▶ **Your goal**
Pick out every line in the data below that holds "quitté".

▶ **Material provided**
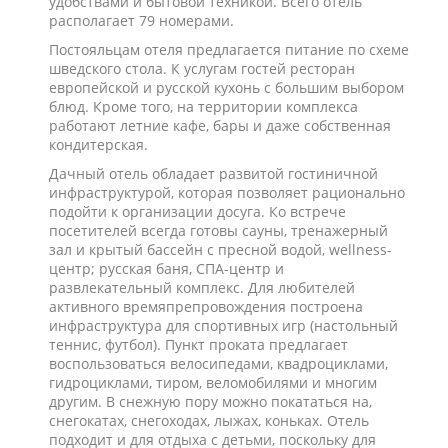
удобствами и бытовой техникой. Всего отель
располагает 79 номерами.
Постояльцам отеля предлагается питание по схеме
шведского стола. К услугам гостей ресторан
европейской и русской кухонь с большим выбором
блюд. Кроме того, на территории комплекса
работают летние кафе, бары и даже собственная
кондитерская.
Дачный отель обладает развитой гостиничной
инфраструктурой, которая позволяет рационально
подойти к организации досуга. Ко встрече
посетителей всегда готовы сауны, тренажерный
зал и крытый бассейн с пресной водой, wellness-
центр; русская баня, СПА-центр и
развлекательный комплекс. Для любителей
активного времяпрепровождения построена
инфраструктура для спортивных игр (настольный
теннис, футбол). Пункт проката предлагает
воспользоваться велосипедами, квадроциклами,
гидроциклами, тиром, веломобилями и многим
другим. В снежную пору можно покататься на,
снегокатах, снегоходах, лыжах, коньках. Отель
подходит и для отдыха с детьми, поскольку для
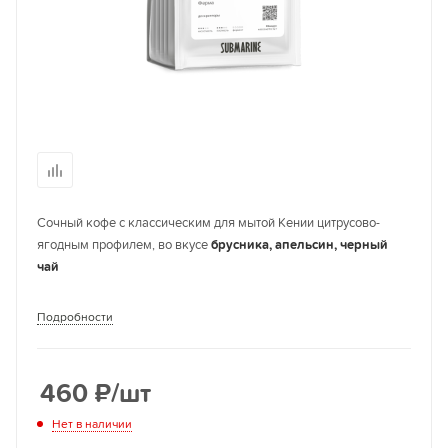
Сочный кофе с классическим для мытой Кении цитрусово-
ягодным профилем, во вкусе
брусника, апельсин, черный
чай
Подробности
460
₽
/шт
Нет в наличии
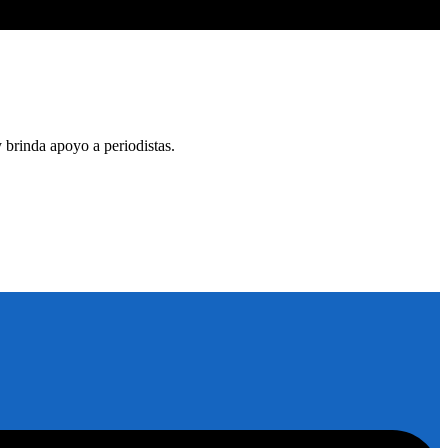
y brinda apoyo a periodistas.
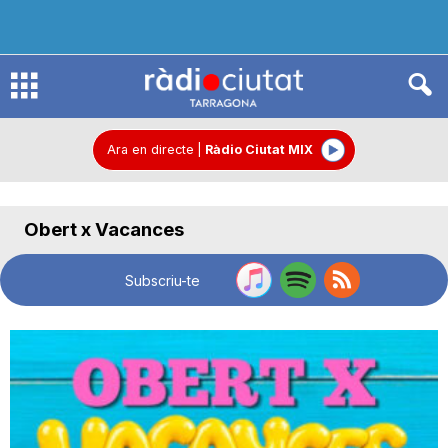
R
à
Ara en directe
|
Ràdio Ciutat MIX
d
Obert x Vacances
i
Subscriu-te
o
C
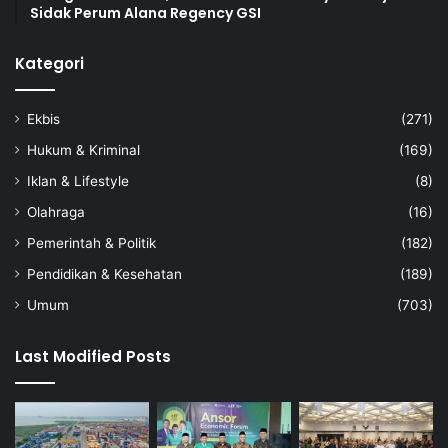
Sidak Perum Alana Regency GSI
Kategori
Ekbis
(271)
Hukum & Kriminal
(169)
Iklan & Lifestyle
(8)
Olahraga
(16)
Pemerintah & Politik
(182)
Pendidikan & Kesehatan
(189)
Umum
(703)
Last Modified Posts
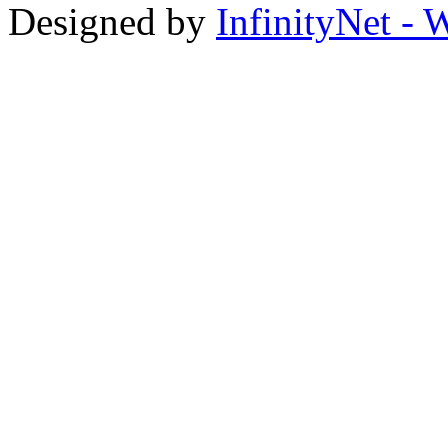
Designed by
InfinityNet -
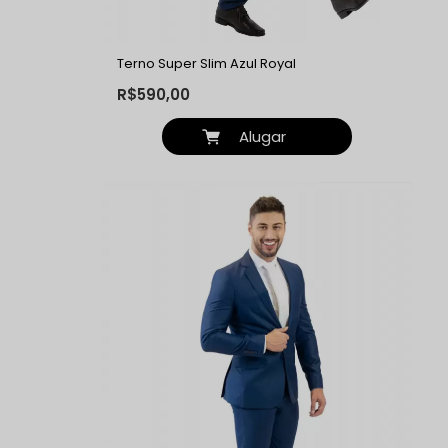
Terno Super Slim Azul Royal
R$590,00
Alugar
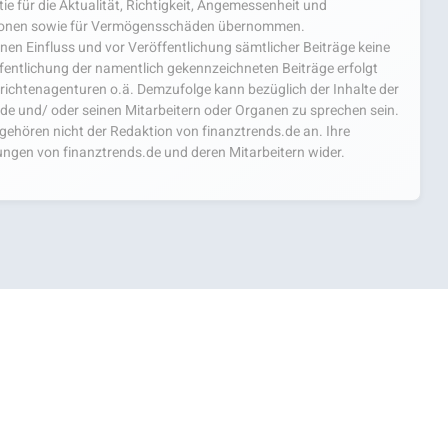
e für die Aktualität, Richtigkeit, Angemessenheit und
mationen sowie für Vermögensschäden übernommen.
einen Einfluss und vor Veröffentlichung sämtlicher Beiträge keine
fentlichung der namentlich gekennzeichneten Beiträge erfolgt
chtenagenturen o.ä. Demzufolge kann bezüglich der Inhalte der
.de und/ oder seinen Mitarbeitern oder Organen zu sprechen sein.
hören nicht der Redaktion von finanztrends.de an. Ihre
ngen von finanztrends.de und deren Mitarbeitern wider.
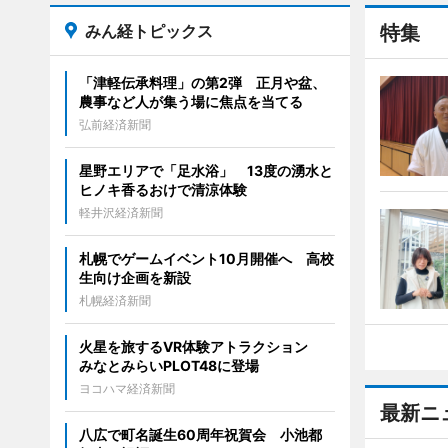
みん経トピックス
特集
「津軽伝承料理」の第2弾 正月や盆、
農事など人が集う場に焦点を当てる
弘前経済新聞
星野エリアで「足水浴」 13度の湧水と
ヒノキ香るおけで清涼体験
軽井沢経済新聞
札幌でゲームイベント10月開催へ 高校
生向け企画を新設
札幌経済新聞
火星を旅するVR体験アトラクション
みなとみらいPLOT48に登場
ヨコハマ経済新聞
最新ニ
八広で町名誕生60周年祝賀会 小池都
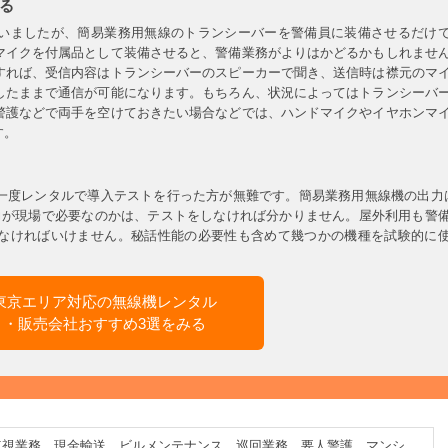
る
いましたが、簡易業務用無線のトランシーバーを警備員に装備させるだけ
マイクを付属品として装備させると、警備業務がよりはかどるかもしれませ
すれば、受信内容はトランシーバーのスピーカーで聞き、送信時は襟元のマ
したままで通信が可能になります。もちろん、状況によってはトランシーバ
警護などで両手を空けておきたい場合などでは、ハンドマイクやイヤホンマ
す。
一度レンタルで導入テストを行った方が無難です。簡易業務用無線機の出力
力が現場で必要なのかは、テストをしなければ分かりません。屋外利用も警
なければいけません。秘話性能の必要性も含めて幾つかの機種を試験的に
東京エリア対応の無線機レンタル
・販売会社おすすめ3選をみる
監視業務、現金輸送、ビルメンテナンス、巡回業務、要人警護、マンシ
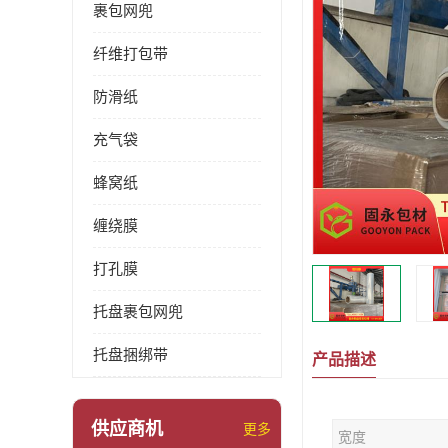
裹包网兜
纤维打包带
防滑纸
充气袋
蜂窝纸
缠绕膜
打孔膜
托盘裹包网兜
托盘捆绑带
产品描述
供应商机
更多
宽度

--

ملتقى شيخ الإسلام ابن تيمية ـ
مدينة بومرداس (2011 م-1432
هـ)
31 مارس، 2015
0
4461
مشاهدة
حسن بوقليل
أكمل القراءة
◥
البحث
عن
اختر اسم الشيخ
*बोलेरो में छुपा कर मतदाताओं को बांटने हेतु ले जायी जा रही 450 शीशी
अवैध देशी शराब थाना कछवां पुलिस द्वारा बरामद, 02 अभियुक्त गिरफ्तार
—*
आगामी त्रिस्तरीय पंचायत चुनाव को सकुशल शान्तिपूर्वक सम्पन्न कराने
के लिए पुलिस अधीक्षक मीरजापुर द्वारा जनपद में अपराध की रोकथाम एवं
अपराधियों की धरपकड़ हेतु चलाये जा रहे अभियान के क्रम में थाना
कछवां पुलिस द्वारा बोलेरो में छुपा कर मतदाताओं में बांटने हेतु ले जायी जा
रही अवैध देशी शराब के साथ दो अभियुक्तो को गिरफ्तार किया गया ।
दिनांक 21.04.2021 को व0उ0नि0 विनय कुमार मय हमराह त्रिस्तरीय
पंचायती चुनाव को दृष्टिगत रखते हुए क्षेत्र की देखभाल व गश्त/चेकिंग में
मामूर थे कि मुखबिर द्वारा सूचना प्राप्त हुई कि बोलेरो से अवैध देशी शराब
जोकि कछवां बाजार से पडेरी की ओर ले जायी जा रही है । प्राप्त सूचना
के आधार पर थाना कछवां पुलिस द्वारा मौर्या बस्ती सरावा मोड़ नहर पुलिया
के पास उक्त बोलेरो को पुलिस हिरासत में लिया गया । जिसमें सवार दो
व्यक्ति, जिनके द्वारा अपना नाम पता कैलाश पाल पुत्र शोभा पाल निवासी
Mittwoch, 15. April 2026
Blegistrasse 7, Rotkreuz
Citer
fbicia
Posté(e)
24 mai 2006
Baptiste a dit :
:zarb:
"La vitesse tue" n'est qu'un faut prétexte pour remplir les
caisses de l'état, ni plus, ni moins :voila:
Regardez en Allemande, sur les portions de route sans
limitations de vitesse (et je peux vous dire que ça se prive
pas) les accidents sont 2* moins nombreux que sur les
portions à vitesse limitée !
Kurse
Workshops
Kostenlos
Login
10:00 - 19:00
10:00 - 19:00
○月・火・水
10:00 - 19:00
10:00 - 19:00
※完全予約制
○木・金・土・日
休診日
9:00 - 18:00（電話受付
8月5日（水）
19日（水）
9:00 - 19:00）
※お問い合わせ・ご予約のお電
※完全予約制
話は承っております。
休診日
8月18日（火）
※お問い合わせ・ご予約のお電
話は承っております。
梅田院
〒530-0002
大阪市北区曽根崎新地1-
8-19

* * *

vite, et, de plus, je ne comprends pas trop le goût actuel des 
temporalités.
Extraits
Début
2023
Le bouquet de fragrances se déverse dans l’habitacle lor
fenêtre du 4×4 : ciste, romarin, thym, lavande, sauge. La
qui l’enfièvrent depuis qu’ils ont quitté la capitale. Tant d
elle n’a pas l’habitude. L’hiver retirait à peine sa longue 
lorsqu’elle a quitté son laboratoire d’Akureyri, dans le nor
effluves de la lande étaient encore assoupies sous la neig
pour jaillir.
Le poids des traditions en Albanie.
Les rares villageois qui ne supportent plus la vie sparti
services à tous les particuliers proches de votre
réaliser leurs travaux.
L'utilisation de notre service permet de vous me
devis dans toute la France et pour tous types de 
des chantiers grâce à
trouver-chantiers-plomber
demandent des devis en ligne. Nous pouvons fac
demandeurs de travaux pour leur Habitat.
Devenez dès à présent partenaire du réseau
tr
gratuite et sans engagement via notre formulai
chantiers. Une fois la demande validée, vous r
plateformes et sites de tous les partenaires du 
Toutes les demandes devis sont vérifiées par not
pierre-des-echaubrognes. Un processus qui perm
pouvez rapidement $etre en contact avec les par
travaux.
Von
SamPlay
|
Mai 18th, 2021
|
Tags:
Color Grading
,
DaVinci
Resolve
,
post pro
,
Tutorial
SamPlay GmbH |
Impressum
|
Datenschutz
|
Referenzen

▶ **Exercise response**
qui l’enfièvrent depuis qu’ils ont quitté la capitale. Tant d
lorsqu’elle a quitté son laboratoire d’Akureyri, dans le nor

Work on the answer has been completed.